The King of Kings enters the room after the traditional three knocks on the door, “All Rise,” and the Rosh HaShannah chant: “How many shall be born and how many shall die...”
An Angel of the tribe of Justice takes the sins out of the book and puts them on the sin side of the scale. He does this precisely, carefully checking each sin against the Al Heit catalog. We lie, we cheat , we steal, we are zealots for bad causes. Then an Angel from the tribe of mercy puts tshuvah, tfillah, and tzedakah on the scales. He often leaves his thumb on the scale too, just for good measure. If good deeds still don’t win, then the case is remanded till Yom Kippur.
But, there wasn’t that much work to do in those days after the first Shabbat and before Earth had its first billion squabbling people. Animals and angels simply aren’t capable of most of the deeds listed in the Al Heit catalog.
And then the red phone rang. It was Abram and he was all upset about the Sarai situation, again. The Holy One Blessed be she moved over to the more comfy throne of mercy. It was an old kitchen chair she bought at a church yard sale, proceeds to famine victims in Somalia. At the back of the room was a copy of the Menorah from the Knesset garden that says “Not by might, nor by power, but by My spirit, saith the LORD of hosts”. She settled into the mismatched pillows that flowed all over the floor. She helped herself to some pomegranate seeds. Adam and Eve were cuddling in one corner, the skins she had made for them thrown helter skelter on the pillows. Issac, Ishmael, Jacob and Esav were playing bridge and David and Mikhal, long since having said their I’m sorries, were having a serious discussion about whether man needed to know about the Higgs boson. The chorus was singing El Rahum v’hanum and the Holy one tried to tune out that annoying voice in the background saying I’m sorry this and I’m unworthy that. She needed to focus on the Sarai situation.
Sarai had started it after all. It was the Holy One Blessed be She who determined who came into this world and who passed out of it. And for reasons of her own, no children had been granted Sarai, yet.
Abram was a young man in Haran and wrote an amazing thesis. There was only one God. It was radical and gained him many souls. It was a clear precise image or more precisely a clear precise lack of an image. No more idols, no more random sacrifices. Sarai was his wife and his partner. Her tent had candles, Shabbat and Challah. But make no mistake, inventing all this stuff was work, and that didn’t leave much time for other activities. They were off on the lecture circuit and somehow the children just didn’t come.

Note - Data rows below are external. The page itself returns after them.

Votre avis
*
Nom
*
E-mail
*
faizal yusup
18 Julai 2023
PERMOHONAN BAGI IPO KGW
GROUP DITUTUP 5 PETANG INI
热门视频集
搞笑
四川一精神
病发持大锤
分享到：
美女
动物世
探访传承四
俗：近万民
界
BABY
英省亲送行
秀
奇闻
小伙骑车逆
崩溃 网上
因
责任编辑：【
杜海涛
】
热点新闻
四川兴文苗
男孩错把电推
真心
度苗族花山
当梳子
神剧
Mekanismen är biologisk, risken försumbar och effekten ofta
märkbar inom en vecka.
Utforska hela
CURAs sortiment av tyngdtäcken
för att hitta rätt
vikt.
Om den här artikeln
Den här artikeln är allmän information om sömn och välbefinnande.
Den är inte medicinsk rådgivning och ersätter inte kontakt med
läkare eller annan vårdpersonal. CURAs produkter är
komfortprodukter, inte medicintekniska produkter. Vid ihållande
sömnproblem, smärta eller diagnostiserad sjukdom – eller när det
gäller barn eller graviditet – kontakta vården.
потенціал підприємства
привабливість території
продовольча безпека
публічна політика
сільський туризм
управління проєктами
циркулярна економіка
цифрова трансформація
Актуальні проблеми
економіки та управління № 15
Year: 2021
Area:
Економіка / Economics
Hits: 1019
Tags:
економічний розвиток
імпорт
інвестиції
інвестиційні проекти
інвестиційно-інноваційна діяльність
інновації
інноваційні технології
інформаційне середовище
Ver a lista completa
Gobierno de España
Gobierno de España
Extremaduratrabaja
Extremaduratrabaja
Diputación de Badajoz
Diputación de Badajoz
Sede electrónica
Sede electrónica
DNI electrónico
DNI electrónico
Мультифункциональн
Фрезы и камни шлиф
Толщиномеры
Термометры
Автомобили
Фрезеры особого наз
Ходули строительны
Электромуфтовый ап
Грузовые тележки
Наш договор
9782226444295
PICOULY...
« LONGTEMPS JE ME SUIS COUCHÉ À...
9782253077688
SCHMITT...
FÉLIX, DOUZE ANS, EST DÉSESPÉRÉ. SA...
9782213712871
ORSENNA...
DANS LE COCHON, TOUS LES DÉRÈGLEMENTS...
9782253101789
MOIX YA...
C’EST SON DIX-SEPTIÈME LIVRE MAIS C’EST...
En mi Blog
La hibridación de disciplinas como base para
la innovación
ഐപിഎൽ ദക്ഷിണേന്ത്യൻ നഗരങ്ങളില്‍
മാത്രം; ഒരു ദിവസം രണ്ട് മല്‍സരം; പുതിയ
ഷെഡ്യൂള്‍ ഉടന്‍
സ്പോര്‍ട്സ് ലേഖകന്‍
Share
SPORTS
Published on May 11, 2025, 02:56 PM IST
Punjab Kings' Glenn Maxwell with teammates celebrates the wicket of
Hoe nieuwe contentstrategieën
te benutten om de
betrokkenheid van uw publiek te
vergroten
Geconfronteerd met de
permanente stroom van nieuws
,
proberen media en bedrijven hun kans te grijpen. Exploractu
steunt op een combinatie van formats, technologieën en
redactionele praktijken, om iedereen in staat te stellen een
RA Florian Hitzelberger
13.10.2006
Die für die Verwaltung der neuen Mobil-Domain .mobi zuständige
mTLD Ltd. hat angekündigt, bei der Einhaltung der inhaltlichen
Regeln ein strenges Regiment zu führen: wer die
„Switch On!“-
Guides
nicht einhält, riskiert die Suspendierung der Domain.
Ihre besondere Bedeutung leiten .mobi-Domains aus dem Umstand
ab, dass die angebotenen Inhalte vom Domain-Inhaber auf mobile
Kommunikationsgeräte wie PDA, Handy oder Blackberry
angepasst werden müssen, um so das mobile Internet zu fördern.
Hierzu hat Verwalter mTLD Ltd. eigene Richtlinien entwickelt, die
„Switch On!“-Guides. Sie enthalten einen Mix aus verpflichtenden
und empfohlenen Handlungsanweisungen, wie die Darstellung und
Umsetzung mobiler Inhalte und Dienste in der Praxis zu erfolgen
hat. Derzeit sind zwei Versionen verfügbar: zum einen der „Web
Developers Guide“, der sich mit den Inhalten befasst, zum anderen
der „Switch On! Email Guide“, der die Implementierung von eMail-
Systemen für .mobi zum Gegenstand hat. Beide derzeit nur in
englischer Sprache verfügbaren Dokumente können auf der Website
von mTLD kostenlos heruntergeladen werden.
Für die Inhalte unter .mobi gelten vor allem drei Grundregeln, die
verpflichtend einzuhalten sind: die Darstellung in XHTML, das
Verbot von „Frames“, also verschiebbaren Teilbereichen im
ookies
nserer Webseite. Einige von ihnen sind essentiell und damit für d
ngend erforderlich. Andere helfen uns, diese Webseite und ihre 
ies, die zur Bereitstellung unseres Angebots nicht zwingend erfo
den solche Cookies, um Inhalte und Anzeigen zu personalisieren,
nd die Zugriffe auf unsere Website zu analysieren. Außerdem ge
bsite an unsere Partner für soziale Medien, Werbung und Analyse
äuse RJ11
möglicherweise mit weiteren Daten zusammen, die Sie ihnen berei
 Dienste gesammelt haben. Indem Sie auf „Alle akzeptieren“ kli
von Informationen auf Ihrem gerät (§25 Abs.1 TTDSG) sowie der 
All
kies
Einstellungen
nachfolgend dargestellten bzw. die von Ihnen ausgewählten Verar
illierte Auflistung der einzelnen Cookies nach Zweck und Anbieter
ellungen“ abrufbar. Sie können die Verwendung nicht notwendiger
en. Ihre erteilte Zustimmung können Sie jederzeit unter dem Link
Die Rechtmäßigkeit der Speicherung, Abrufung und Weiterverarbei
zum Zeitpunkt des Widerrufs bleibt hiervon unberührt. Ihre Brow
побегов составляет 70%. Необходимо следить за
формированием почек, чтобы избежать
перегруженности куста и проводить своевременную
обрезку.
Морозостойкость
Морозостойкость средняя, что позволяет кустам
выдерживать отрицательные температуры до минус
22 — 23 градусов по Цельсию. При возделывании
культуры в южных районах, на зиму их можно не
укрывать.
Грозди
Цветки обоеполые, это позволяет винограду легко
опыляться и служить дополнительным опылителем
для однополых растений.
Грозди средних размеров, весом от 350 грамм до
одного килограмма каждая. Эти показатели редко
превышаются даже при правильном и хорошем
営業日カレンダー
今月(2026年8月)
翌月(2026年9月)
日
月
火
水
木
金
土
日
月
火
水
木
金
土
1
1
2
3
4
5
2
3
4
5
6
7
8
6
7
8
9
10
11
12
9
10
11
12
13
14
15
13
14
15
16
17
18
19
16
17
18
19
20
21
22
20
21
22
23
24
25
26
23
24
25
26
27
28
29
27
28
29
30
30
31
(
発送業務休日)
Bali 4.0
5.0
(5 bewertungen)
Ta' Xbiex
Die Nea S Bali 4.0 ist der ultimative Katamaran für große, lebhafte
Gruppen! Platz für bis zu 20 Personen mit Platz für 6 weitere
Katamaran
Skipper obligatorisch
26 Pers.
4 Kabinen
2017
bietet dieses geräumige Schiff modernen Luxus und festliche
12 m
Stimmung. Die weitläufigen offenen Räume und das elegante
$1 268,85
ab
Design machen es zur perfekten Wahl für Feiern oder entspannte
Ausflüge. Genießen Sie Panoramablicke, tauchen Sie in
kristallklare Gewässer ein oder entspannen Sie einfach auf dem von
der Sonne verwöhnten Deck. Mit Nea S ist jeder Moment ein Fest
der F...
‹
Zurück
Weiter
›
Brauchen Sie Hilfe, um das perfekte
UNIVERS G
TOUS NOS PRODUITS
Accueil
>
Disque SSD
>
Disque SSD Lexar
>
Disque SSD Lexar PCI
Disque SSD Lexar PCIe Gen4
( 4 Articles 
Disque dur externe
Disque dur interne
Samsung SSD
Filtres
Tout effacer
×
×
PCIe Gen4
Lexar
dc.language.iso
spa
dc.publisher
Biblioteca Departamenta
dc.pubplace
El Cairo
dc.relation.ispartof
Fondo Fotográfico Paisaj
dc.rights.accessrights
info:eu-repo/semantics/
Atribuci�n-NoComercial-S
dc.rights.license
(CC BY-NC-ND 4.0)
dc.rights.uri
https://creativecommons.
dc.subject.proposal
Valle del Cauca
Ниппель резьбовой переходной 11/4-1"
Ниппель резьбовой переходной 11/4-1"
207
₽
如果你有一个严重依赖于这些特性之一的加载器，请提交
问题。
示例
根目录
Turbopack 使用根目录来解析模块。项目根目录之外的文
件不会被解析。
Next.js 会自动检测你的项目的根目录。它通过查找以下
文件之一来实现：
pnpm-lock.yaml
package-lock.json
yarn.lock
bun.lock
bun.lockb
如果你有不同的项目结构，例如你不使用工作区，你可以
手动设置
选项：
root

The sheep have children. The slave girls have children. The Philistines have Children. Lot has Children. Lot’s daughters have children and it is wicked! Even dogs have children. But Abram and Sarai have no children. Why oh why them? Abram and Sarai are blameless. Perhaps they squabbled here and there. Abe: Lamb again? Sarai: We are lamb herders. Lamb herders can’t make chicken Caccatori because they haven’t any chickens. I have a great Kosher recipe for it, but Abe, we got to work with what we got. But there was no reason for a radical change of behavior on Rosh Hshannah. HaShem told them Abram would be the greatest of nations, but he still didn’t open Sarai’s womb.
Sarai wakes up in the middle of the night. This happens often. She knows that HaShem will make a great nation out of her husband. But she is sterile. How will the master of the Universe keep his promise? Is she not the vessel for the Jewish people? Will Abram take another wife, a younger wife, a smarter wife, a more fecund wife, an altogether better wife. Abram is a rich herdsman and a prophet. Won’t one of the souls he made in Haran, or more likely one of their very cute and comely daughters take Abram away. Won’t the Tanach record, Sarai Abram’s sterile wife was not the one? The promise pursues her.
If Sarai had fed Abram rotten lamb, or accidentally dropped a tent peg on his sore toe, she could have said, Slichah! But what is the word for I have made you sad and anxious because the Lord has not granted me children?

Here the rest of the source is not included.